Soweit also Dobrindts Politikmix. Freiheit (des Privateigentümers), Familie, Heimat und Vaterland, christliches Abendland, soziale (in Grenzen) Marktwirtschaft, technischer Fortschritt  (Gigabitgesellschaft), Mittelstandsorientierung, schlanker/starker Staat sind die begrifflichen
Eckpunkte des Programms. Nach links treten, die ‚Mitte‘ ansprechen und nach rechts (AfD) soweit wie möglich integrieren – das ist die Devise. Eckart Loose und Markus Wehner beschreiben diese Strategie
der „bürgerlichen Wende“ wie folgt: „Die Union müsse neben der Mitte auch die demokratische Rechte ansprechen und klarmachen, dass die Menschen, die so denken, ‚ihre politische Heimat bei uns
haben‘. Dobrindt will, wie man in der Fußballersprache sagen würde, die Räume für die AfD eng machen. Wenn die Union selbst wieder das rechte Spielfeld besetzt, dann bleibt der AfD nur das Ausweichen auf den äußersten rechten Flügel – bis sie dann über die Auslinie hinausläuft und das Spielfeld ganz verlassen muss.“ (FAZ v. 05.06.2018, 3)

Literatur

Dettling, Warnfried 1994: Das Erbe Kohls. Bilanz einer Ära, Frankfurt a. Main.

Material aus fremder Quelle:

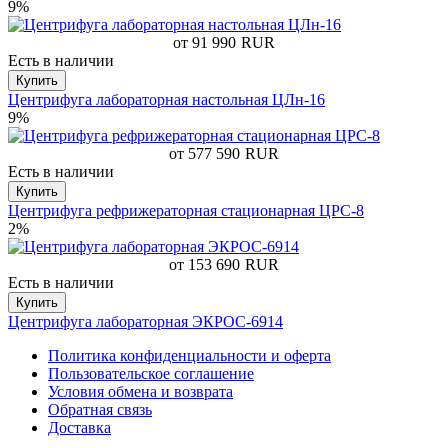
9%
от 91 990
RUR
Есть в наличии
Купить
Центрифуга лабораторная настольная ЦЛн-16
9%
от 577 590
RUR
Есть в наличии
Купить
Центрифуга рефрижераторная стационарная ЦРС-8
2%
от 153 690
RUR
Есть в наличии
Купить
Центрифуга лабораторная ЭКРОС-6914
Политика конфиденциальности и оферта
Пользовательское соглашение
Условия обмена и возврата
Обратная связь
Доставка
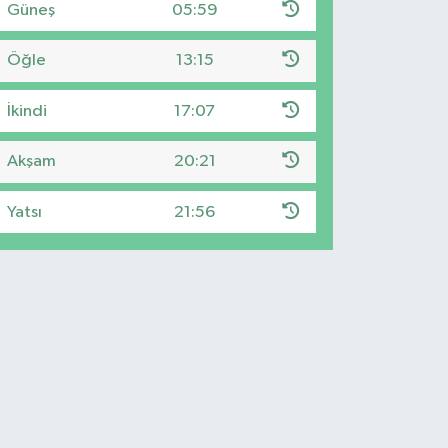
Güneş
05:59
Öğle
13:15
İkindi
17:07
Akşam
20:21
Yatsı
21:56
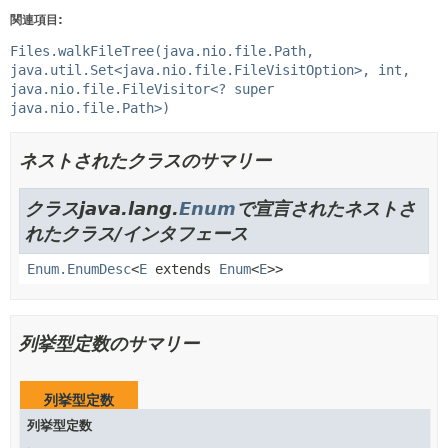
関連項目:
Files.walkFileTree(java.nio.file.Path,
java.util.Set<java.nio.file.FileVisitOption>, int,
java.nio.file.FileVisitor<? super
java.nio.file.Path>)
ネストされたクラスのサマリー
クラスjava.lang.
Enum
で宣言されたネストさ
れたクラス/インタフェース
Enum.EnumDesc
<
E
extends
Enum
<
E
>>
列挙型定数のサマリー
列挙型定数
列挙型定数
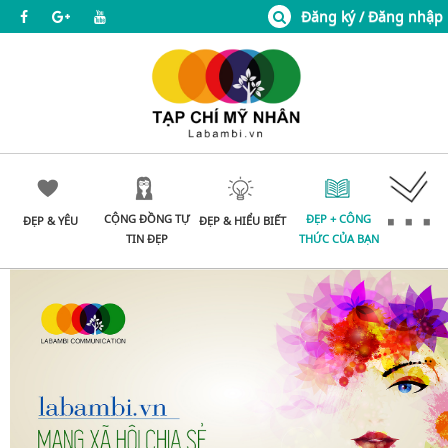
Đăng ký / Đăng nhập
CỘNG ĐỒNG TỰ
ĐẸP + CÔNG
ĐẸP & YÊU
ĐẸP & HIỂU BIẾT
TIN ĐẸP
THỨC CỦA BẠN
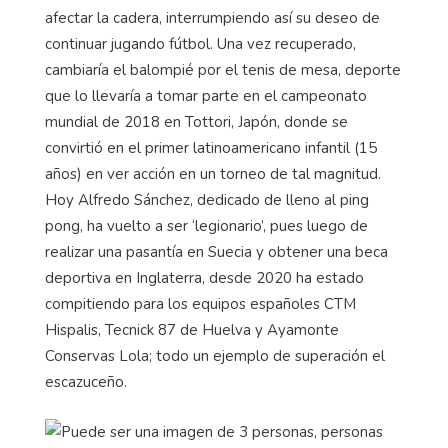
afectar la cadera, interrumpiendo así su deseo de
continuar jugando fútbol. Una vez recuperado,
cambiaría el balompié por el tenis de mesa, deporte
que lo llevaría a tomar parte en el campeonato
mundial de 2018 en Tottori, Japón, donde se
convirtió en el primer latinoamericano infantil (15
años) en ver acción en un torneo de tal magnitud.
Hoy Alfredo Sánchez, dedicado de lleno al ping
pong, ha vuelto a ser ‘legionario’, pues luego de
realizar una pasantía en Suecia y obtener una beca
deportiva en Inglaterra, desde 2020 ha estado
compitiendo para los equipos españoles CTM
Hispalis, Tecnick 87 de Huelva y Ayamonte
Conservas Lola; todo un ejemplo de superación el
escazuceño.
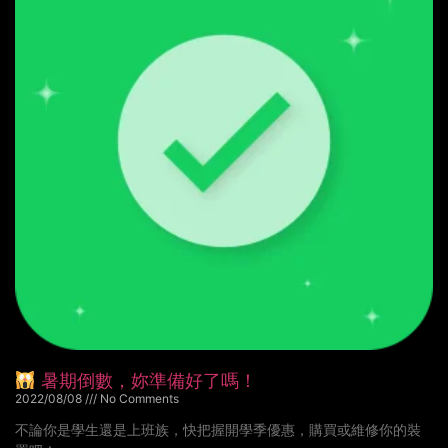
暑期倒數，妳準備好了嗎！
2022/08/08
No Comments
不論你是學生還是上班族，快把握開學季優惠，購買或維修你的裝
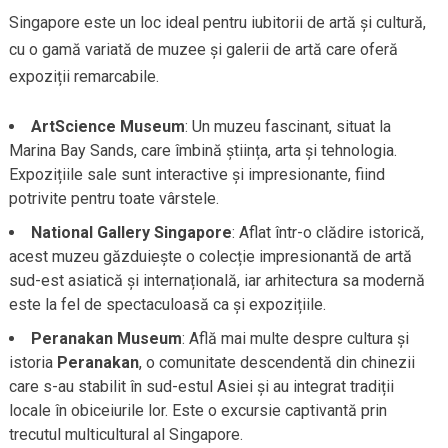
Singapore este un loc ideal pentru iubitorii de artă și cultură,
cu o gamă variată de muzee și galerii de artă care oferă
expoziții remarcabile.
ArtScience Museum
: Un muzeu fascinant, situat la
Marina Bay Sands, care îmbină știința, arta și tehnologia.
Expozițiile sale sunt interactive și impresionante, fiind
potrivite pentru toate vârstele.
National Gallery Singapore
: Aflat într-o clădire istorică,
acest muzeu găzduiește o colecție impresionantă de artă
sud-est asiatică și internațională, iar arhitectura sa modernă
este la fel de spectaculoasă ca și expozițiile.
Peranakan Museum
: Află mai multe despre cultura și
istoria
Peranakan
, o comunitate descendentă din chinezii
care s-au stabilit în sud-estul Asiei și au integrat tradiții
locale în obiceiurile lor. Este o excursie captivantă prin
trecutul multicultural al Singapore.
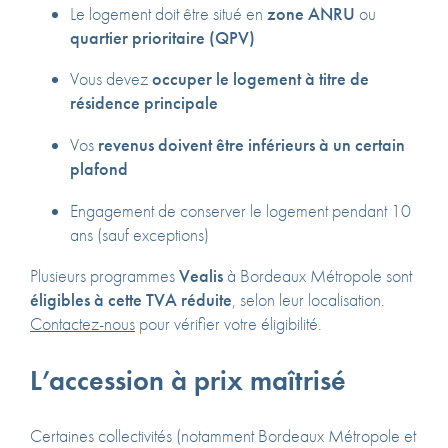
Le logement doit être situé en
zone ANRU
ou
quartier prioritaire (QPV)
Vous devez
occuper le logement à titre de
résidence principale
Vos
revenus doivent être inférieurs à un certain
plafond
Engagement de conserver le logement pendant 10
ans (sauf exceptions)
Plusieurs programmes
Vealis
à Bordeaux Métropole sont
éligibles à cette TVA réduite
, selon leur localisation.
Contactez-nous
pour vérifier votre éligibilité.
L’accession à prix maîtrisé
Certaines collectivités (notamment Bordeaux Métropole et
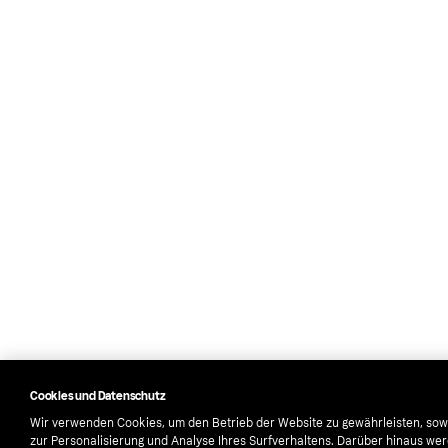
Cookies und Datenschutz
Wir verwenden Cookies, um den Betrieb der Website zu gewährleisten, sow
zur Personalisierung und Analyse Ihres Surfverhaltens. Darüber hinaus we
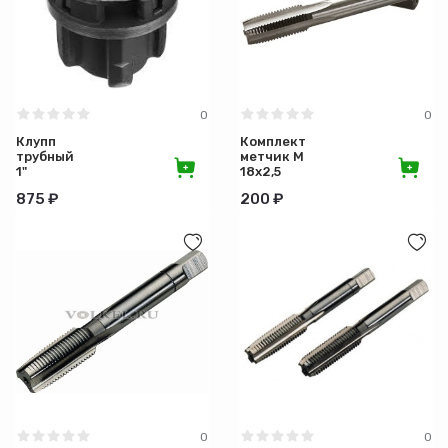
Производитель
Страна-производитель
Материал
0
0
Клупп
Комплект
трубный
метчик М
Назначение
1"
18х2,5
Сибртех
875 ₽
200 ₽
Длина (см)
Ширина (см)
Высота (см)
Толщина (мм)
0
0
Диаметр (мм)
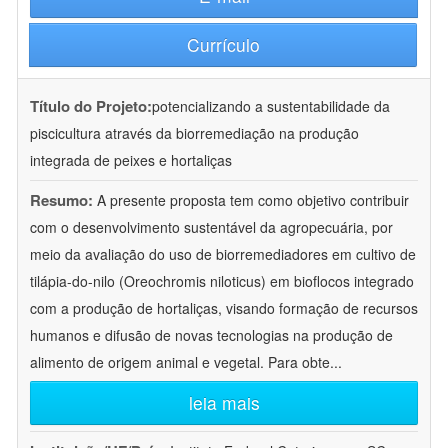
Currículo
Título do Projeto:
potencializando a sustentabilidade da
piscicultura através da biorremediação na produção
integrada de peixes e hortaliças
Resumo:
A presente proposta tem como objetivo contribuir
com o desenvolvimento sustentável da agropecuária, por
meio da avaliação do uso de biorremediadores em cultivo de
tilápia-do-nilo (Oreochromis niloticus) em bioflocos integrado
com a produção de hortaliças, visando formação de recursos
humanos e difusão de novas tecnologias na produção de
alimento de origem animal e vegetal. Para obte
...
leia mais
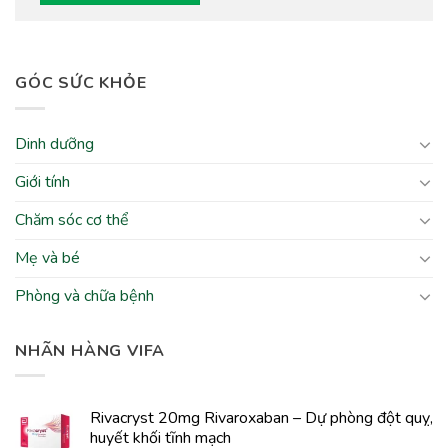
GÓC SỨC KHỎE
Dinh dưỡng
Giới tính
Chăm sóc cơ thể
Mẹ và bé
Phòng và chữa bệnh
NHÃN HÀNG VIFA
Rivacryst 20mg Rivaroxaban – Dự phòng đột quỵ,
huyết khối tĩnh mạch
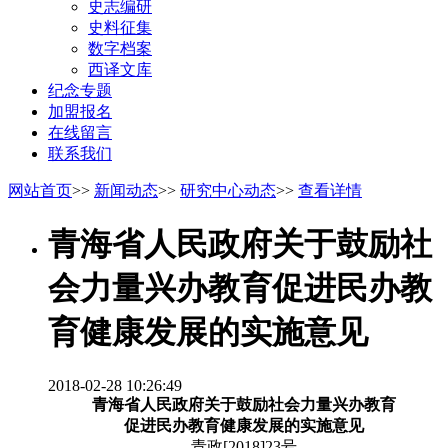
史志编研
史料征集
数字档案
西译文库
纪念专题
加盟报名
在线留言
联系我们
网站首页
>>
新闻动态
>>
研究中心动态
>>
查看详情
青海省人民政府关于鼓励社
会力量兴办教育促进民办教
育健康发展的实施意见
2018-02-28 10:26:49
青海省人民政府关于鼓励社会力量兴办教育
促进民办教育健康发展的实施意见
青政[2018]23号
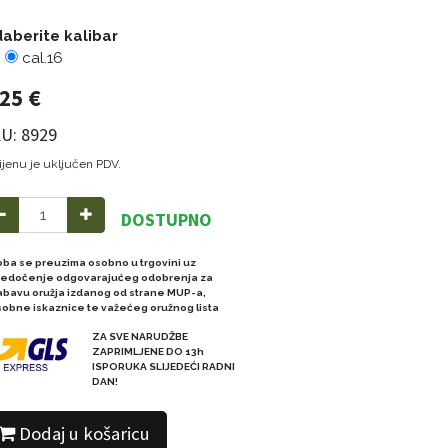
aberite kalibar
cal.16
,25
€
U: 8929
ijenu je uključen PDV.
DOSTUPNO
oba se preuzima osobno u trgovini uz
redočenje odgovarajućeg odobrenja za
abavu oružja izdanog od strane MUP-a,
sobne iskaznice te važećeg oružnog lista
ZA SVE NARUDŽBE
ZAPRIMLJENE DO 13h
ISPORUKA SLIJEDEĆI RADNI
DAN!
Dodaj u košaricu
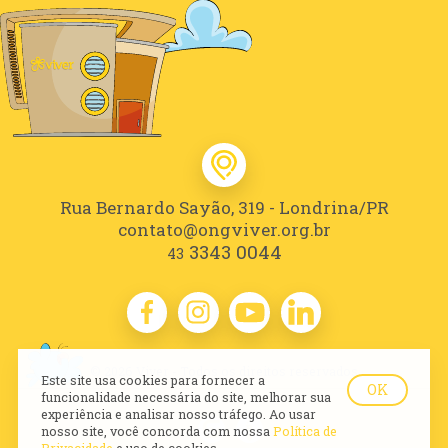
Rua Bernardo Sayão, 319 - Londrina/PR
contato@ongviver.org.br
3343 0044
43
© 2026 Viver - Todos os direitos reservados
Este site usa cookies para fornecer a
OK
funcionalidade necessária do site, melhorar sua
experiência e analisar nosso tráfego. Ao usar
nosso site, você concorda com nossa
Política de
Privacidade
e uso de cookies.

Forsthoff, Ernst 1964: Haben wir zuviel oder zuwenig Staat? [1955], in: ders.: Rechtsstaat im Wandel. Verfassungsrechtliche Abhandlungen 1950-1964, Stuttgart, S. 63-77.
Kellershohn, Helmut 1997: Freier Markt, nationale Gemeinschaft, starker Staat. Die Botschaft des Neokonservatismus, in: Disselnkötter, Andreas u.a. (Hg.): Evidenzen im Fluß. Demokratieverluste in
Deutschland, Duisburg, S. 18-41.
Kellershohn, Helmut 2016: Nationaler Wettbewerbsstaat auf völkischer Basis. Das ideologische Grundgerüst des AfD-Grundsatzprogramms, in: ders./ Kastrup, Wolfgang (Hg.): Kulturkampf von
rechts. AfD, Pegida und die Neue Rechte,  Münster S. 14-28.